Set up NVIDIA GPU monitoring environment in K8S cluster
This document explains how to set up an NVIDIA GPU monitoring environment in a Kubernetes cluster. Users can follow this guide to create an NVIDIA GPU worker node pool in a Kubernetes cluster created with Kubernetes Engine and set up a monitoring environment.

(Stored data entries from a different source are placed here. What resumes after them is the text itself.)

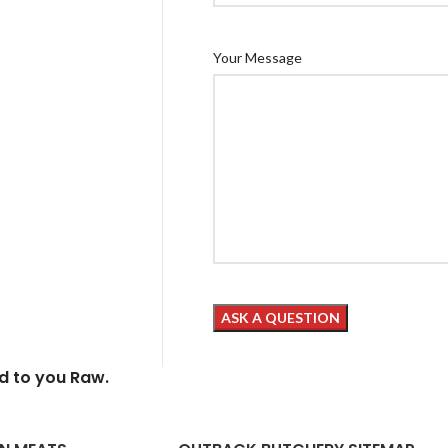
Your Message
ed to you Raw.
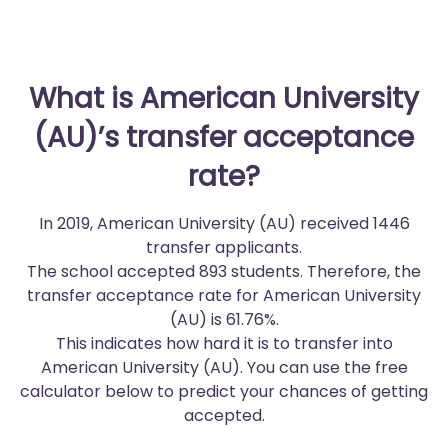
What is American University
(AU)’s transfer acceptance
rate?
In 2019, American University (AU) received 1446
transfer applicants.
The school accepted 893 students. Therefore, the
transfer acceptance rate for American University
(AU) is 61.76%.
This indicates how hard it is to transfer into
American University (AU). You can use the free
calculator below to predict your chances of getting
accepted.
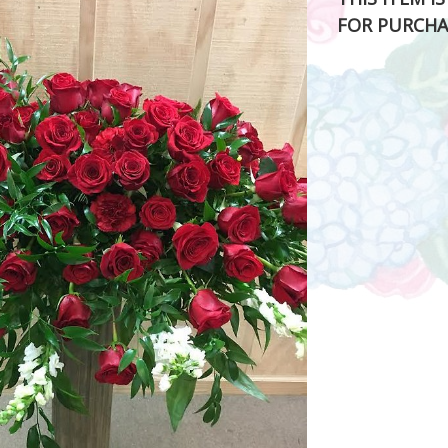
FOR PURCHA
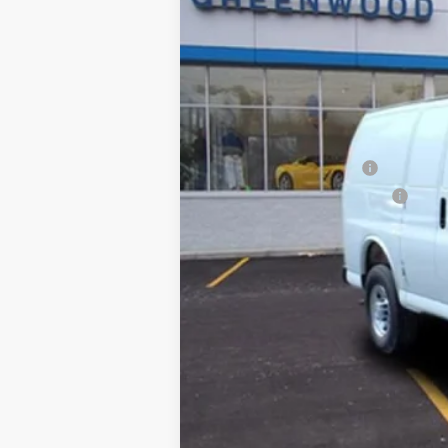
MSRP:
Adrian Premier Package
Price reduction below MSRP:
Final Price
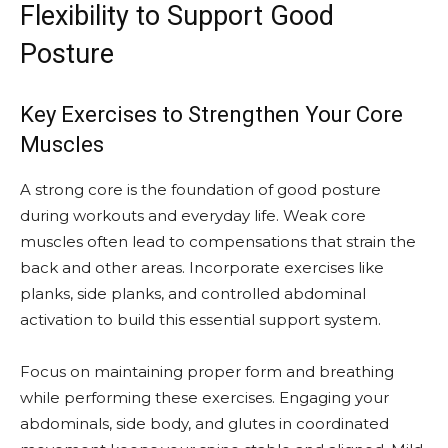
Flexibility to Support Good
Posture
Key Exercises to Strengthen Your Core
Muscles
A strong core is the foundation of good posture
during workouts and everyday life. Weak core
muscles often lead to compensations that strain the
back and other areas. Incorporate exercises like
planks, side planks, and controlled abdominal
activation to build this essential support system.
Focus on maintaining proper form and breathing
while performing these exercises. Engaging your
abdominals, side body, and glutes in coordinated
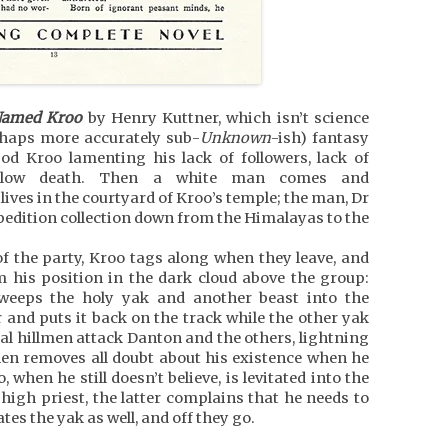
Named Kroo
by Henry Kuttner, which isn’t science
rhaps more accurately sub-
Unknown
-ish) fantasy
od Kroo lamenting his lack of followers, lack of
al slow death. Then a white man comes and
lives in the courtyard of Kroo’s temple; the man, Dr
pedition collection down from the Himalayas to the
 the party, Kroo tags along when they leave, and
 his position in the dark cloud above the group:
sweeps the holy yak and another beast into the
r and puts it back on the track while the other yak
local hillmen attack Danton and the others, lightning
then removes all doubt about his existence when he
when he still doesn’t believe, is levitated into the
igh priest, the latter complains that he needs to
ates the yak as well, and off they go.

- Estimated time: 20 minutes
- User environment
- Recommended operating system: MacOS, Ubuntu
- Region: kr-central-2
- Prerequisites
- Helm installed on the local environment
- Reference documentation
Getting started
Step 1. Create GPU node pool in Kubernetes cluster
-
Create a worker node pool with NVIDIA GPUs attached to a newly created or existing Kubernetes cluster, referring to the table below:
Node pool type Instance type Quantity Disk(GB) GPU p2i.6xlarge 1 100 -
To expose GPUs in the Kubernetes cluster, use Helm to add the
nvidia-k8s-device-plugin
to the cluster. Open your terminal in the local environment and execute the following Helm commands:helm repo add nvdp https://nvidia.github.io/k8s-device-plugin
helm repo update
helm install \
--version=0.12.3 \
--namespace nvidia-device-plugin \
--create-namespace \
--generate-name \
nvdp/nvidia-device-plugin
# NAME: nvidia-device-plugin-*
# LAST DEPLOYED: Fri Dec 9 16:26:48 2022
# NAMESPACE: nvidia-device-plugin
# STATUS: deployed
# REVISION: 1
# TEST SUITE: None
Step 2. Set up monitoring environment
You can use Helm to conveniently create and manage a Prometheus stack environment in the Kubernetes cluster. Install the kube-prometheus-stack to deploy the kube-prometheus stack, Grafana dashboard, and other monitoring tools in the Kubernetes cluster.
-
Create a directory for the example task in your local environment's default download path.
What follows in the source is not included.